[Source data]
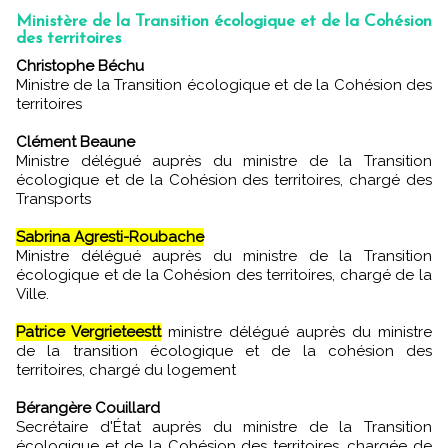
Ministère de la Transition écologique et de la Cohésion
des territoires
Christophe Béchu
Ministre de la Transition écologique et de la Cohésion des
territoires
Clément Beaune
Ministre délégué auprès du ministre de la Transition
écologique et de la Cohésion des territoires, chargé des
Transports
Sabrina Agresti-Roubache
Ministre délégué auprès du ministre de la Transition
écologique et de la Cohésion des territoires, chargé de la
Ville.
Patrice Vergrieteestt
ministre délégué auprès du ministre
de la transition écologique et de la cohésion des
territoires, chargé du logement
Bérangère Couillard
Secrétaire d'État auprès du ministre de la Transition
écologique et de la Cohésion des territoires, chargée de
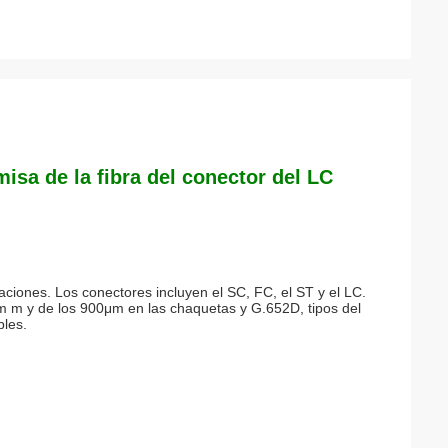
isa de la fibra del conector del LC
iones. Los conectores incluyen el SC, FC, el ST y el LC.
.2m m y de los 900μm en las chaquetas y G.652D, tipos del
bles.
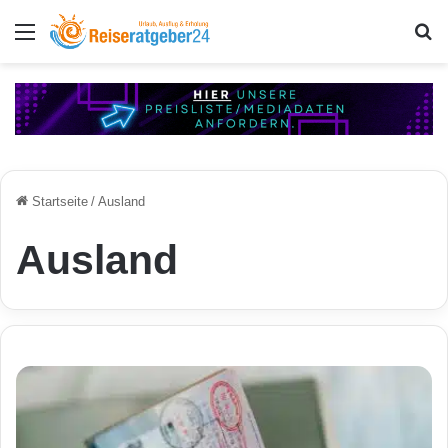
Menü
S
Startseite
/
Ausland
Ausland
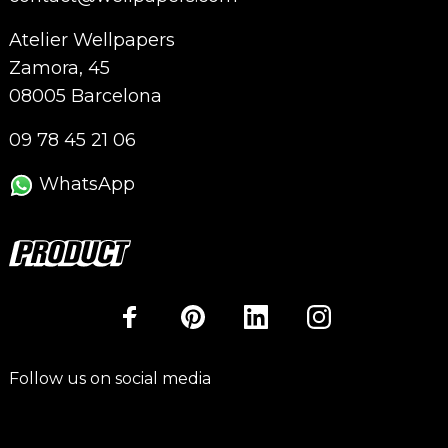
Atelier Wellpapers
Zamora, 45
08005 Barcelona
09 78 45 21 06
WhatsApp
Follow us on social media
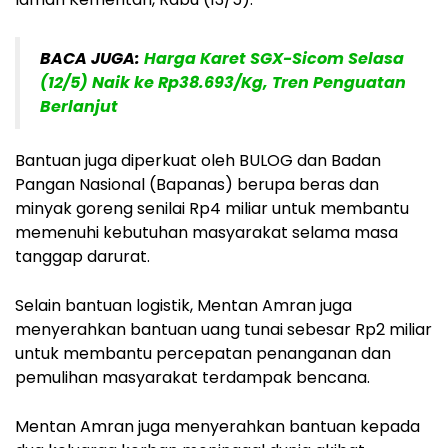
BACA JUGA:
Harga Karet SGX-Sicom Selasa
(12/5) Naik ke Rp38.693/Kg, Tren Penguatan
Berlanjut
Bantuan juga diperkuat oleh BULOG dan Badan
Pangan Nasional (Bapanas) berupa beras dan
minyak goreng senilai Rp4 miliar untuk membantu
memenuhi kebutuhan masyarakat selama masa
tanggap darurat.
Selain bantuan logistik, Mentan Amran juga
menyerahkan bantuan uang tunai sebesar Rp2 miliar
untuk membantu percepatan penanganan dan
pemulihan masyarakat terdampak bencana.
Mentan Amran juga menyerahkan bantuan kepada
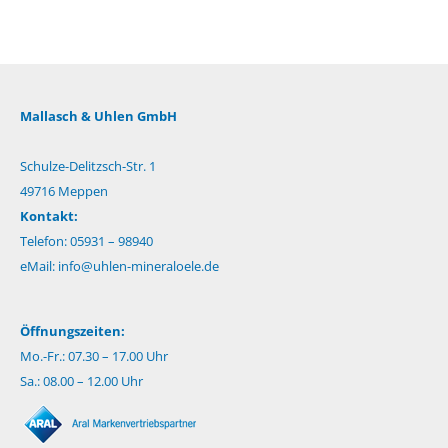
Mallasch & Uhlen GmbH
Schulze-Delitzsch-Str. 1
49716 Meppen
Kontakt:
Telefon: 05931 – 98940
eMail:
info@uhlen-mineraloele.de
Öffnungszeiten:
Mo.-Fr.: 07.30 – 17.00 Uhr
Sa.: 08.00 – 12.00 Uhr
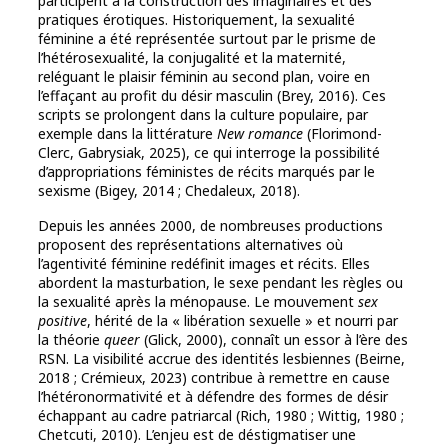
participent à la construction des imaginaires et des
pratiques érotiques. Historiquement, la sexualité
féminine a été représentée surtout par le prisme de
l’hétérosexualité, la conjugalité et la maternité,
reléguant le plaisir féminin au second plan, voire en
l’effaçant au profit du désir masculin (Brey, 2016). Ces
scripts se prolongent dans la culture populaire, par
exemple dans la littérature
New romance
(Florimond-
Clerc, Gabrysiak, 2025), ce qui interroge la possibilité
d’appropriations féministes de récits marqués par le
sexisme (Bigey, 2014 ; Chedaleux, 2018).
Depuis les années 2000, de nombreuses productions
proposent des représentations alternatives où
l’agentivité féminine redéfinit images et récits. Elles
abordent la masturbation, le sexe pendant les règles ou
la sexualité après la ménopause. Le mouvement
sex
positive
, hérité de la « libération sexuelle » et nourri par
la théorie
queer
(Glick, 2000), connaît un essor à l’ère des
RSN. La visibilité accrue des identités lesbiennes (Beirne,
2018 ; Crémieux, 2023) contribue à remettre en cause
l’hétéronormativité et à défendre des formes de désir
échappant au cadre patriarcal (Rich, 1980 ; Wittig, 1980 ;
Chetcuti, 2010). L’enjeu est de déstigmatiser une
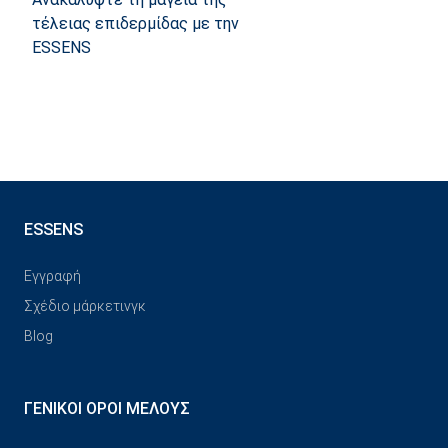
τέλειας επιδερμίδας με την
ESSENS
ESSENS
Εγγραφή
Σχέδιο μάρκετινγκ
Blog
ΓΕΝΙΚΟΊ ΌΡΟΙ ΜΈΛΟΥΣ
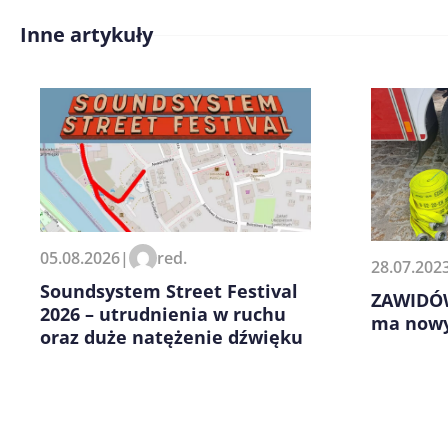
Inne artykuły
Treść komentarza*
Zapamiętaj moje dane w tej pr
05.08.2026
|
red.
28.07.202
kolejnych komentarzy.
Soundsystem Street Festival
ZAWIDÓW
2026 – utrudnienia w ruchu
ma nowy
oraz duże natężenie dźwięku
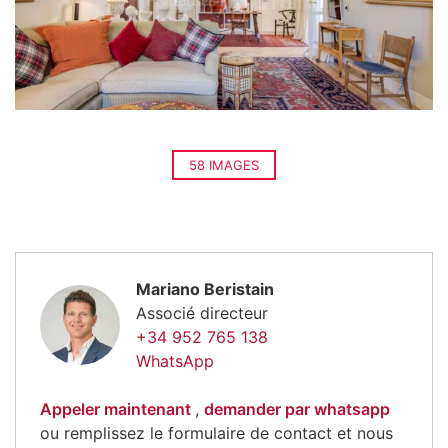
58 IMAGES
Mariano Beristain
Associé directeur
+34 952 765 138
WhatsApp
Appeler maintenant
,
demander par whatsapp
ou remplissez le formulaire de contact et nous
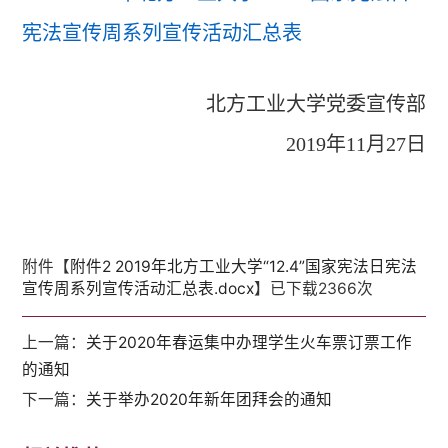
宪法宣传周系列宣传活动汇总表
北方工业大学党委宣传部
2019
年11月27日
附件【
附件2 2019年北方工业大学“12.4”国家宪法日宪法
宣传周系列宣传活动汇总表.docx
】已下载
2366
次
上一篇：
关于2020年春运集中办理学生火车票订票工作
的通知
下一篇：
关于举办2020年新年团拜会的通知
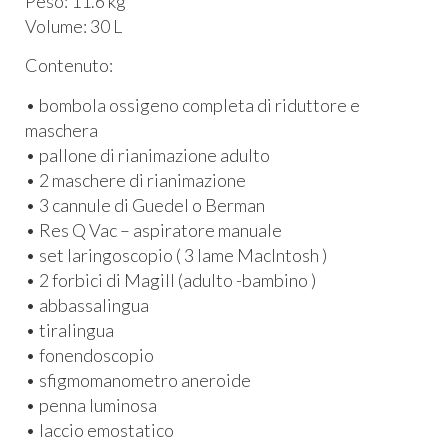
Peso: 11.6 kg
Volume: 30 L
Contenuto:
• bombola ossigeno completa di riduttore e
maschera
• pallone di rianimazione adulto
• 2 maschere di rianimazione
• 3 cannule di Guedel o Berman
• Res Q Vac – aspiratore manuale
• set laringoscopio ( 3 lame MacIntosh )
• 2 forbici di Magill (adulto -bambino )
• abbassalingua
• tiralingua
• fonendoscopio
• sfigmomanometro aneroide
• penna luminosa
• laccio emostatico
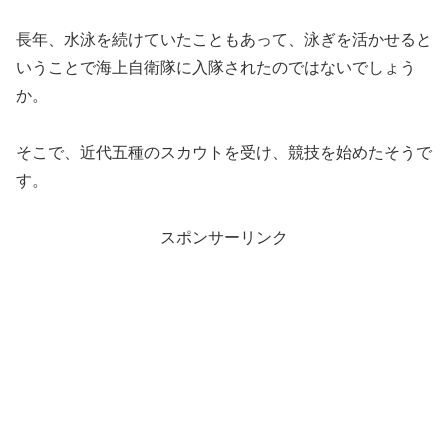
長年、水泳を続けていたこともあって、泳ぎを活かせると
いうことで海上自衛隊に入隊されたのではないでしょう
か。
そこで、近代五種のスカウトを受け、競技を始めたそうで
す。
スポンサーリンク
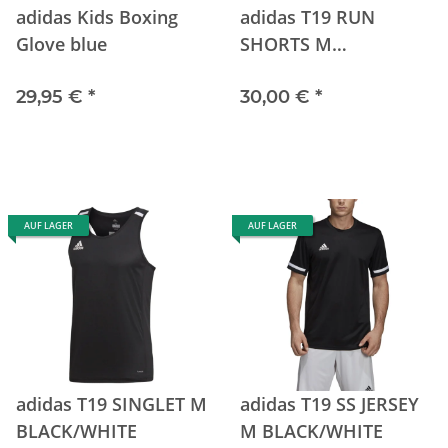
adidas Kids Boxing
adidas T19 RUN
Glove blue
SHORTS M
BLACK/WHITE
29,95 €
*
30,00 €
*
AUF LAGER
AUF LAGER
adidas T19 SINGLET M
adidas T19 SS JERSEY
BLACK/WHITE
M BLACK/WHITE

Your objective: Give back all of the data exactly, but not the pictures.

Written answer:
Ministère de la Transition écologique et de la Cohésion
des territoires
Christophe Béchu
Ministre de la Transition écologique et de la Cohésion des
territoires
Clément Beaune
Ministre délégué auprès du ministre de la Transition
écologique et de la Cohésion des territoires, chargé des
Transports
Sabrina Agresti-Roubache
Ministre délégué auprès du ministre de la Transition
écologique et de la Cohésion des territoires, chargé de la
Ville.
Patrice Vergrieteestt
ministre délégué auprès du ministre
de la transition écologique et de la cohésion des
territoires, chargé du logement
Bérangère Couillard
Secrétaire d'État auprès du ministre de la Transition
écologique et de la Cohésion des territoires, chargée de
isa de la fibra del conector del LC
iones. Los conectores incluyen el SC, FC, el ST y el LC.
.2m m y de los 900μm en las chaquetas y G.652D, tipos del
bles.
Menü
S
Startseite
/
Ausland
Ausland
Atelier Wellpapers
Zamora, 45
08005 Barcelona
09 78 45 21 06
WhatsApp
Follow us on social media
BACA JUGA:
Harga Karet SGX-Sicom Selasa
(12/5) Naik ke Rp38.693/Kg, Tren Penguatan
Berlanjut
Bantuan juga diperkuat oleh BULOG dan Badan
Pangan Nasional (Bapanas) berupa beras dan
minyak goreng senilai Rp4 miliar untuk membantu
memenuhi kebutuhan masyarakat selama masa
tanggap darurat.
Selain bantuan logistik, Mentan Amran juga
menyerahkan bantuan uang tunai sebesar Rp2 miliar
untuk membantu percepatan penanganan dan
pemulihan masyarakat terdampak bencana.
Mentan Amran juga menyerahkan bantuan kepada
Mallasch & Uhlen GmbH
Schulze-Delitzsch-Str. 1
49716 Meppen
Kontakt:
Telefon: 05931 – 98940
eMail:
info@uhlen-mineraloele.de
Öffnungszeiten:
Mo.-Fr.: 07.30 – 17.00 Uhr
Sa.: 08.00 – 12.00 Uhr
participent à la construction des imaginaires et des
pratiques érotiques. Historiquement, la sexualité
féminine a été représentée surtout par le prisme de
l’hétérosexualité, la conjugalité et la maternité,
reléguant le plaisir féminin au second plan, voire en
l’effaçant au profit du désir masculin (Brey, 2016). Ces
scripts se prolongent dans la culture populaire, par
exemple dans la littérature
New romance
(Florimond-
Clerc, Gabrysiak, 2025), ce qui interroge la possibilité
d’appropriations féministes de récits marqués par le
sexisme (Bigey, 2014 ; Chedaleux, 2018).
Depuis les années 2000, de nombreuses productions
proposent des représentations alternatives où
l’agentivité féminine redéfinit images et récits. Elles
abordent la masturbation, le sexe pendant les règles ou
la sexualité après la ménopause. Le mouvement
sex
positive
, hérité de la « libération sexuelle » et nourri par
la théorie
queer
(Glick, 2000), connaît un essor à l’ère des
RSN. La visibilité accrue des identités lesbiennes (Beirne,
2018 ; Crémieux, 2023) contribue à remettre en cause
l’hétéronormativité et à défendre des formes de désir
échappant au cadre patriarcal (Rich, 1980 ; Wittig, 1980 ;
Chetcuti, 2010). L’enjeu est de déstigmatiser une
τέλειας επιδερμίδας με την
ESSENS
ESSENS
Εγγραφή
Σχέδιο μάρκετινγκ
Blog
ΓΕΝΙΚΟΊ ΌΡΟΙ ΜΈΛΟΥΣ
Inne artykuły
Treść komentarza*
Zapamiętaj moje dane w tej pr
05.08.2026
|
red.
28.07.202
kolejnych komentarzy.
Soundsystem Street Festival
ZAWIDÓW
2026 – utrudnienia w ruchu
ma nowy
oraz duże natężenie dźwięku
58 IMAGES
Mariano Beristain
Associé directeur
+34 952 765 138
WhatsApp
Appeler maintenant
,
demander par whatsapp
ou remplissez le formulaire de contact et nous
宪法宣传周系列宣传活动汇总表
北方工业大学党委宣传部
2019
年11月27日
附件【
附件2 2019年北方工业大学“12.4”国家宪法日宪法
宣传周系列宣传活动汇总表.docx
】已下载
2366
次
上一篇：
关于2020年春运集中办理学生火车票订票工作
的通知
下一篇：
关于举办2020年新年团拜会的通知
Peso: 11.6 kg
Volume: 30 L
Contenuto:
• bombola ossigeno completa di riduttore e
maschera
• pallone di rianimazione adulto
• 2 maschere di rianimazione
• 3 cannule di Guedel o Berman
• Res Q Vac – aspiratore manuale
• set laringoscopio ( 3 lame MacIntosh )
• 2 forbici di Magill (adulto -bambino )
• abbassalingua
• tiralingua
• fonendoscopio
• sfigmomanometro aneroide
• penna luminosa
• laccio emostatico
長年、水泳を続けていたこともあって、泳ぎを活かせると
いうことで海上自衛隊に入隊されたのではないでしょう
か。
そこで、近代五種のスカウトを受け、競技を始めたそうで
す。
スポンサーリンク
adidas Kids Boxing
adidas T19 RUN
Glove blue
SHORTS M
BLACK/WHITE
29,95 €
*
30,00 €
*
AUF LAGER
AUF LAGER
adidas T19 SINGLET M
adidas T19 SS JERSEY
BLACK/WHITE
M BLACK/WHITE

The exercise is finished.